◆ RECORDS FOR THE TASK:
- - - - - - -

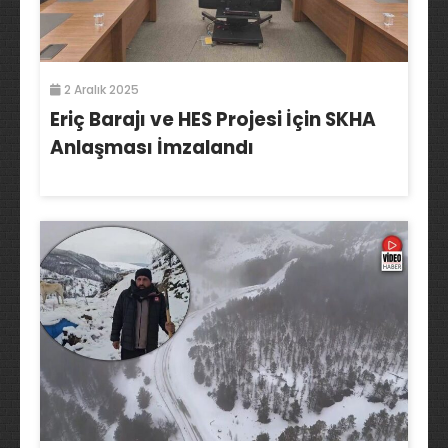
2 Aralık 2025
Eriç Barajı ve HES Projesi İçin SKHA
Anlaşması İmzalandı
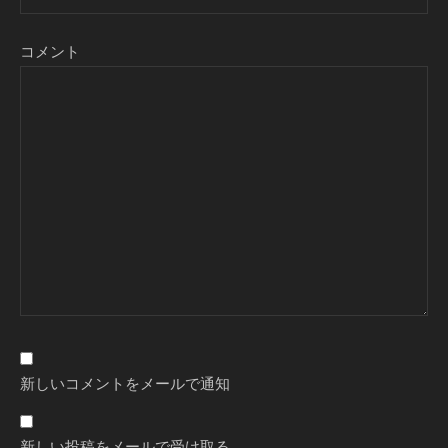
コメント
新しいコメントをメールで通知
新しい投稿をメールで受け取る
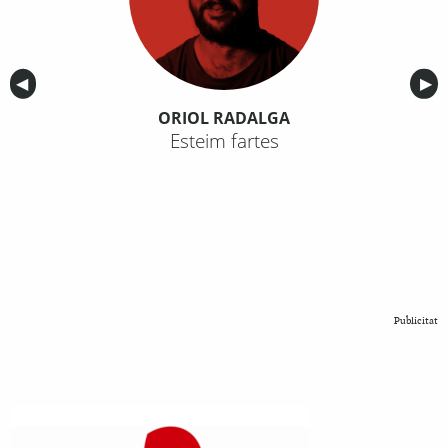
Anterior
◀︎
Sig
▶︎
ORIOL RADALGA
Esteim fartes
Publicitat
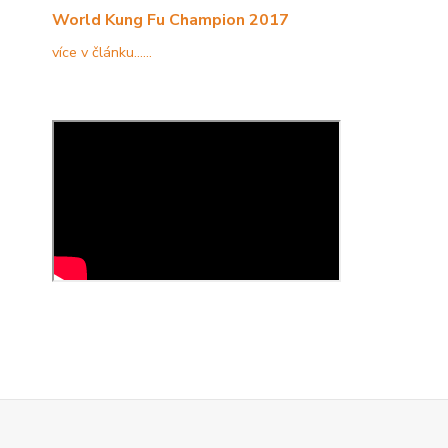
World Kung Fu Champion 2017
více v článku......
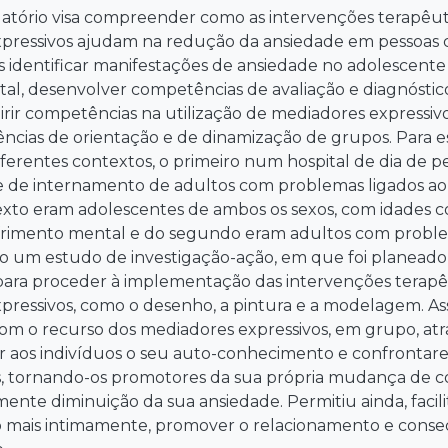
latório visa compreender como as intervenções terapêut
pressivos ajudam na redução da ansiedade em pessoas
s identificar manifestações de ansiedade no adolescent
al, desenvolver competências de avaliação e diagnóstic
rir competências na utilização de mediadores expressivo
cias de orientação e de dinamização de grupos. Para ess
iferentes contextos, o primeiro num hospital de dia de 
de internamento de adultos com problemas ligados ao á
exto eram adolescentes de ambos os sexos, com idades c
frimento mental e do segundo eram adultos com problema
do um estudo de investigação-ação, em que foi planeado,
 para proceder à implementação das intervenções terapê
pressivos, como o desenho, a pintura e a modelagem. Ass
om o recurso dos mediadores expressivos, em grupo, atr
ir aos indivíduos o seu auto-conhecimento e confronta
, tornando-os promotores da sua própria mudança de 
nte diminuição da sua ansiedade. Permitiu ainda, facil
o mais intimamente, promover o relacionamento e con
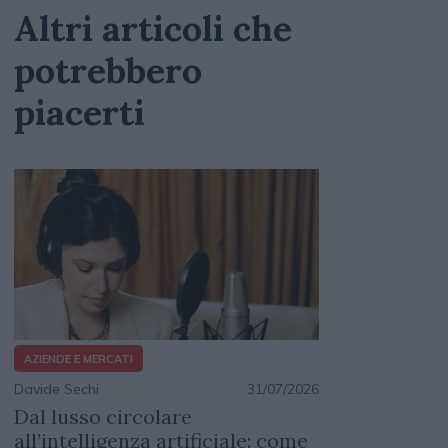
Altri articoli che
potrebbero
piacerti
AZIENDE E MERCATI
Davide Sechi
31/07/2026
Dal lusso circolare
all’intelligenza artificiale: come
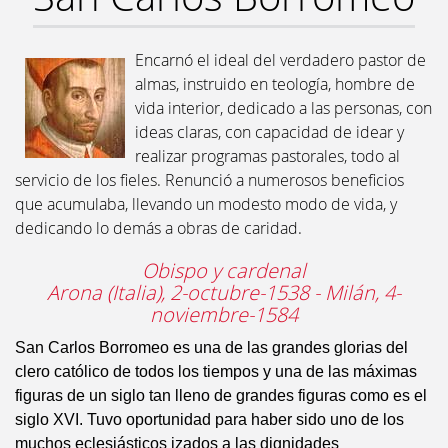
Encarnó el ideal del verdadero pastor de
almas, instruido en teología, hombre de
vida interior, dedicado a las personas, con
ideas claras, con capacidad de idear y
realizar programas pastorales, todo al
servicio de los fieles. Renunció a numerosos beneficios
que acumulaba, llevando un modesto modo de vida, y
dedicando lo demás a obras de caridad.
Obispo y cardenal
Arona (Italia), 2-octubre-1538 - Milán, 4-
noviembre-1584
San Carlos Borromeo es una de las grandes glorias del
clero católico de todos los tiempos y una de las máximas
figuras de un siglo tan lleno de grandes figuras como es el
siglo XVI. Tuvo oportunidad para haber sido uno de los
muchos eclesiásticos izados a las dignidades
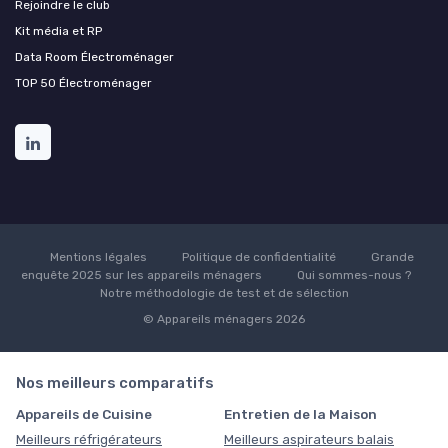
Rejoindre le club
Kit média et RP
Data Room Électroménager
TOP 50 Électroménager
Mentions légales
Politique de confidentialité
Grande
enquête 2025 sur les appareils ménagers
Qui sommes-nous ?
Notre méthodologie de test et de sélection
© Appareils ménagers 2026
Nos meilleurs comparatifs
Appareils de Cuisine
Entretien de la Maison
Meilleurs réfrigérateurs
Meilleurs aspirateurs balais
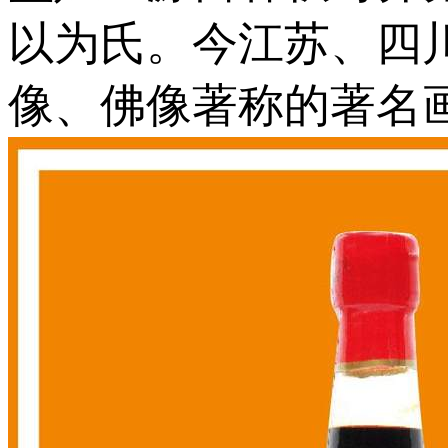
以为氏。今江苏、四
像、佛像著称的著名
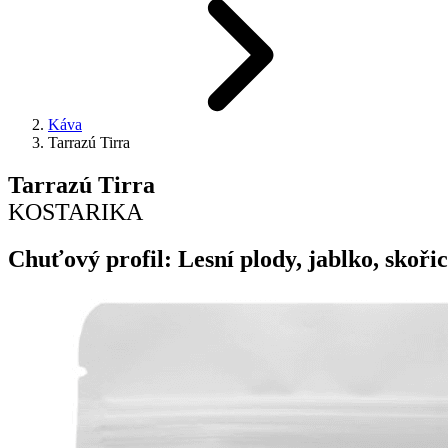
Káva
Tarrazú Tirra
Tarrazú Tirra
KOSTARIKA
Chuťový profil: Lesní plody, jablko, skoři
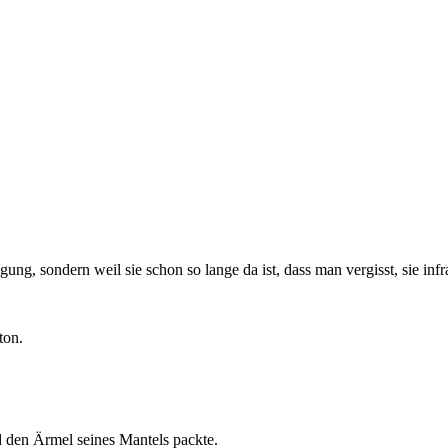
ung, sondern weil sie schon so lange da ist, dass man vergisst, sie infra
ton.
nd den Ärmel seines Mantels packte.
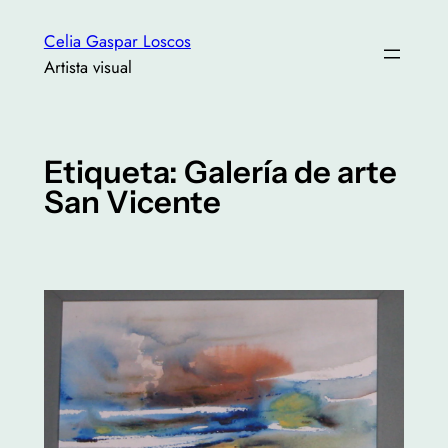
Saltar
Celia Gaspar Loscos
al
Artista visual
contenido
Etiqueta:
Galería de arte
San Vicente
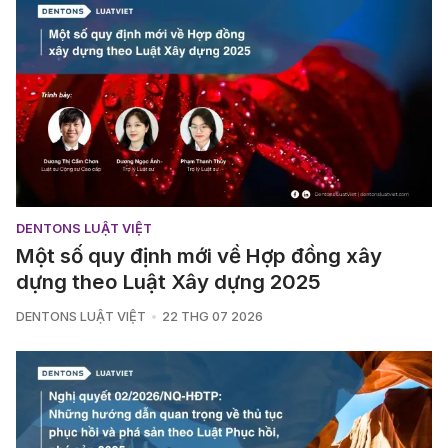
DENTONS LUẬT VIỆT
Một số quy định mới về Hợp đồng xây
dựng theo Luật Xây dựng 2025
DENTONS LUẬT VIỆT
22 THG 07 2026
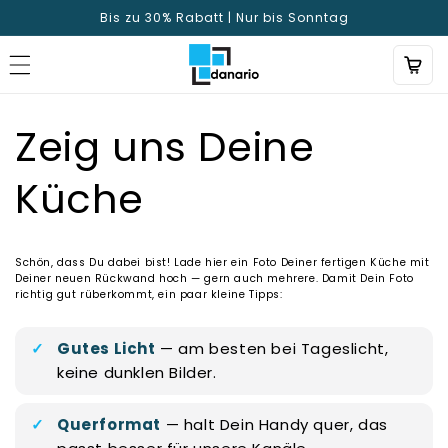
Direkt
Bis zu 30% Rabatt | Nur bis Sonntag
zum
Inhalt
Zeig uns Deine
Küche
Schön, dass Du dabei bist! Lade hier ein Foto Deiner fertigen Küche mit
Deiner neuen Rückwand hoch — gern auch mehrere. Damit Dein Foto
richtig gut rüberkommt, ein paar kleine Tipps:
Gutes Licht
— am besten bei Tageslicht,
keine dunklen Bilder.
Querformat
— halt Dein Handy quer, das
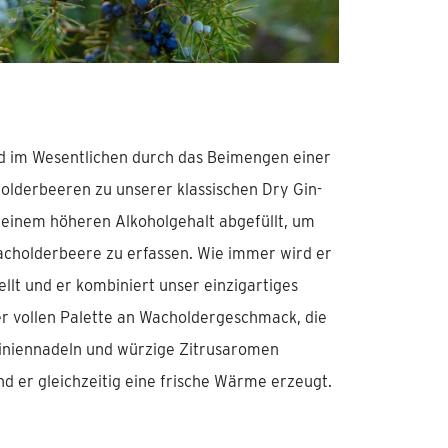
d im Wesentlichen durch das Beimengen einer
olderbeeren zu unserer klassischen Dry Gin-
 einem höheren Alkoholgehalt abgefüllt, um
cholderbeere zu erfassen. Wie immer wird er
llt und er kombiniert unser einzigartiges
er vollen Palette an Wacholdergeschmack, die
iniennadeln und würzige Zitrusaromen
 er gleichzeitig eine frische Wärme erzeugt.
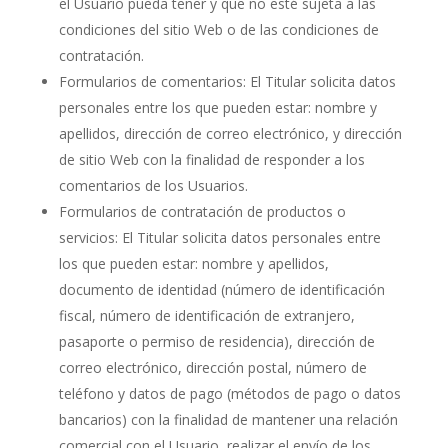
el Usuario pueda tener y que no esté sujeta a las
condiciones del sitio Web o de las condiciones de
contratación.
Formularios de comentarios: El Titular solicita datos
personales entre los que pueden estar: nombre y
apellidos, dirección de correo electrónico, y dirección
de sitio Web con la finalidad de responder a los
comentarios de los Usuarios.
Formularios de contratación de productos o
servicios: El Titular solicita datos personales entre
los que pueden estar: nombre y apellidos,
documento de identidad (número de identificación
fiscal, número de identificación de extranjero,
pasaporte o permiso de residencia), dirección de
correo electrónico, dirección postal, número de
teléfono y datos de pago (métodos de pago o datos
bancarios) con la finalidad de mantener una relación
comercial con el Usuario, realizar el envío de los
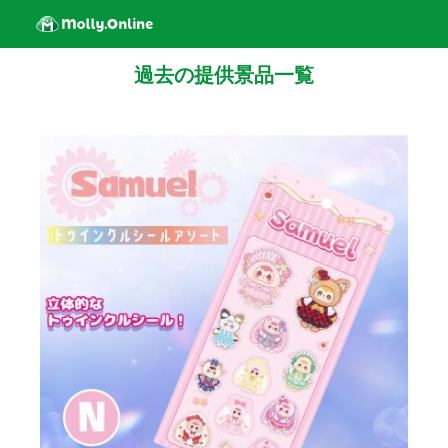
過去の提供景品一覧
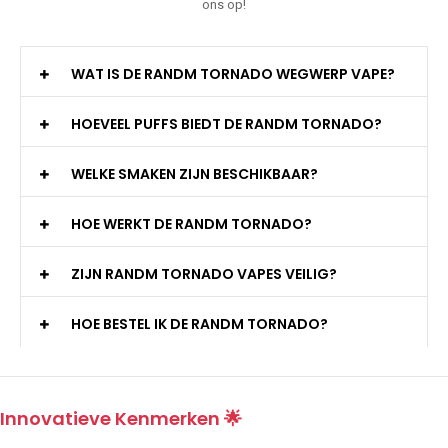
ons op!
WAT IS DE RANDM TORNADO WEGWERP VAPE?
HOEVEEL PUFFS BIEDT DE RANDM TORNADO?
WELKE SMAKEN ZIJN BESCHIKBAAR?
HOE WERKT DE RANDM TORNADO?
ZIJN RANDM TORNADO VAPES VEILIG?
HOE BESTEL IK DE RANDM TORNADO?
Innovatieve Kenmerken 🌟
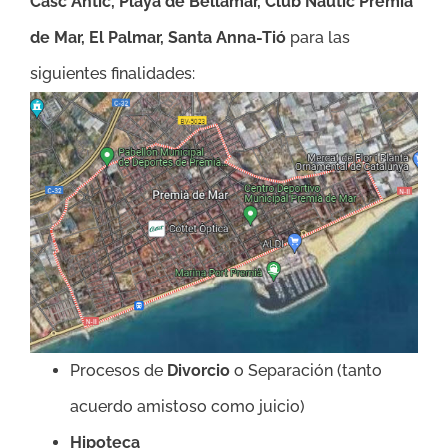
Casc Antic, Playa de Bellamar, Club Nautic Premia
de Mar, El Palmar, Santa Anna-Tió
para las
siguientes finalidades:
Procesos de
Divorcio
o Separación (tanto
acuerdo amistoso como juicio)
Hipoteca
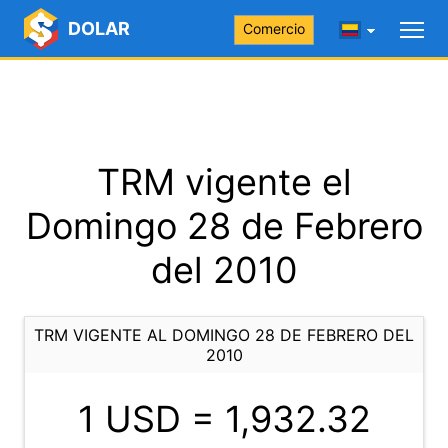
DOLAR
Comercio
TRM vigente el
Domingo 28 de Febrero
del 2010
TRM VIGENTE AL DOMINGO 28 DE FEBRERO DEL
2010
1 USD =
1,932.32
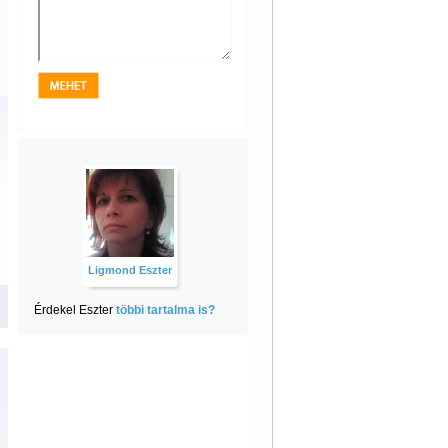
Ligmond Eszter
Érdekel Eszter
többi tartalma is?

- - - - - - -

◆ WHAT YOU SHOULD DO:
Exactly as written, reproduce the lines from the beginning of the material through the line with "realizar programas pastorales, todo al", and skip any picture.

◆ THE ANSWER:
2 Aralık 2025
Eriç Barajı ve HES Projesi İçin SKHA
Anlaşması İmzalandı
コメント
新しいコメントをメールで通知
新しい投稿をメールで受け取る
Anterior
◀︎
Sig
▶︎
ORIOL RADALGA
Esteim fartes
Publicitat
World Kung Fu Champion 2017
více v článku......
latório visa compreender como as intervenções terapêut
pressivos ajudam na redução da ansiedade em pessoas
s identificar manifestações de ansiedade no adolescent
al, desenvolver competências de avaliação e diagnóstic
rir competências na utilização de mediadores expressivo
cias de orientação e de dinamização de grupos. Para ess
iferentes contextos, o primeiro num hospital de dia de 
de internamento de adultos com problemas ligados ao á
exto eram adolescentes de ambos os sexos, com idades c
frimento mental e do segundo eram adultos com problema
do um estudo de investigação-ação, em que foi planeado,
 para proceder à implementação das intervenções terapê
pressivos, como o desenho, a pintura e a modelagem. Ass
om o recurso dos mediadores expressivos, em grupo, atr
ir aos indivíduos o seu auto-conhecimento e confronta
, tornando-os promotores da sua própria mudança de 
nte diminuição da sua ansiedade. Permitiu ainda, facil
o mais intimamente, promover o relacionamento e con
Altri articoli che
potrebbero
piacerti
AZIENDE E MERCATI
Davide Sechi
31/07/2026
Dal lusso circolare
all’intelligenza artificiale: come
Encarnó el ideal del verdadero pastor de
almas, instruido en teología, hombre de
vida interior, dedicado a las personas, con
ideas claras, con capacidad de idear y
realizar programas pastorales, todo al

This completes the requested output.